Windows 7 Der Softwarekonzern Microsoft hat sein Windows 7 Ecosystem Readiness Program gestartet. Dieses soll die Hersteller von Hard- und Software bei der Migration auf das neue Betriebssystem unterstützen.

Zum Start der Final-Version sollen die Anwender möglichst wenig mit Verzögerungen bei der Verfügbarkeit kompatibler Produkte zu tun haben.

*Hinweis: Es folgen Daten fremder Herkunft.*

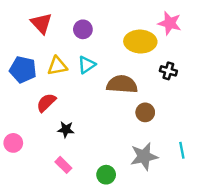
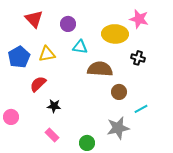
cyan triangle: (87, 65) -> (80, 47), moved, turned 42
blue pentagon: (23, 70) -> (19, 57), turned 30
cyan line: (182, 150) -> (141, 109), moved, turned 72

Microsoft bietet Produzenten deshalb im Rahmen des Programms Unterstützung bei der Anpassung an.


Registrierte Partnerfirmen erhalten zukünftig beispielsweise Zugriff auf aktuelle Builds von Windows 7. Weiterhin bietet Microsoft Entwicklungs- und Testwerkzeuge, ein Windows Driver Kit, technische Dokumentationen und einiges mehr an.

Über Microsoft Connect können Partner außerdem Verbindung mit dem Application Testing Lab aufnehmen und dessen Ressourcen für Kompatibilitätsprüfungen nutzen. Über diesen Kanal werden auch passende Online-Schulungen angeboten.

Wie Mike Nash, Corporate Vice President für Windows Product Management, sei es durchaus sinnvoll, bereits jetzt mit dem Programm zu starten und den Partnern genug Zeit für ihre Arbeit zu geben. Immerhin handle es sich bei der aktuellen Beta bereits um die fortgeschrittenste Testversion, die Microsoft je so lange vor der Markteinführung bereitstellte. Umfassende Änderungen seien daher an kaum eine Stelle mehr zu erwarten.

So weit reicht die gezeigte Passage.